New Federal Law: There is No Law

    Exactly what does it mean to live in a “free country?”  Does it mean that you have certain inalienable rights, such as a right to trial and legal representation?  If one’s rights can be summarily be suspended, revoked or made irrelevant forever by a single branch of government without recourse to the courts or a legislature, is one still “free?”

    On September 28, 2006, the Senate passed a bill giving President Bush extraordinary abilities to do almost anything if not anything, with almost anyone, if not anyone, he chooses.  The Bill awaits expected reconciliation with the House version before it is signed into law by the President.

According to a NY Times editorial on 9/28/06, these are some of the bill’s biggest flaws:

“Enemy Combatants: A dangerously broad definition of “illegal enemy combatant” in the bill could subject legal residents of the United States, as well as foreign citizens living in their own countries, to summary arrest and indefinite detention with no hope of appeal.  The president could give the power to apply this label to anyone he wanted.

The Geneva Conventions: The bill would repudiate a half-century of international precedent by allowing Mr. Bush to decide on his own what abusive interrogation methods he considered permissible.  And his decision could stay secret — there’s no requirement that this list be published.

Habeas Corpus: Detainees in U.S. military prisons would lose the basic right to challenge their imprisonment.  These cases do not clog the courts, nor coddle terrorists.  They simply give wrongly imprisoned people a chance to prove their innocence.

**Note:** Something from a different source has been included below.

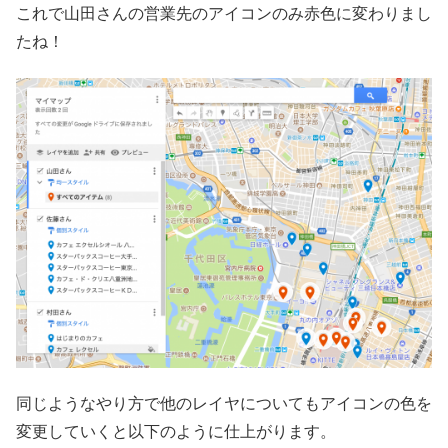
これで山田さんの営業先のアイコンのみ赤色に変わりまし
たね！
同じようなやり方で他のレイヤについてもアイコンの色を
変更していくと以下のように仕上がります。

Judicial Review: The courts would have no power to review any aspect of this new system, except verdicts by military tribunals.  The bill would limit appeals and bar legal actions based on the Geneva Conventions, directly or indirectly.  All Mr. Bush would have to do to lock anyone up forever is to declare him an illegal combatant and not have a trial.

Coerced Evidence: Coerced evidence would be permissible if a judge considered it reliable — already a contradiction in terms — and relevant.  Coercion is defined in a way that exempts anything done before the passage of the 2005 Detainee Treatment Act, and anything else Mr. Bush chooses.

Secret Evidence: American standards of justice prohibit evidence and testimony that is kept secret from the defendant, whether the accused is a corporate executive or a mass murderer.  But the bill as redrafted by Mr. Cheney seems to weaken protections against such evidence.

Offenses: The definition of torture is unacceptably narrow, a virtual reprise of the deeply cynical memos the administration produced after 9/11.  Rape and sexual assault are defined in a retrograde way that covers only forced or coerced activity, and not other forms of nonconsensual sex.  The bill would effectively eliminate the idea of rape as torture.”

Under this law, the President could literally designate Al Gore, the Dixie Chicks and Jon Stewart “enemy combatants” and imprison them, secretly if he chooses, torture them, deny them even an opportunity to see an  attorney or go to court, deny them contact their families and possibly even kill them.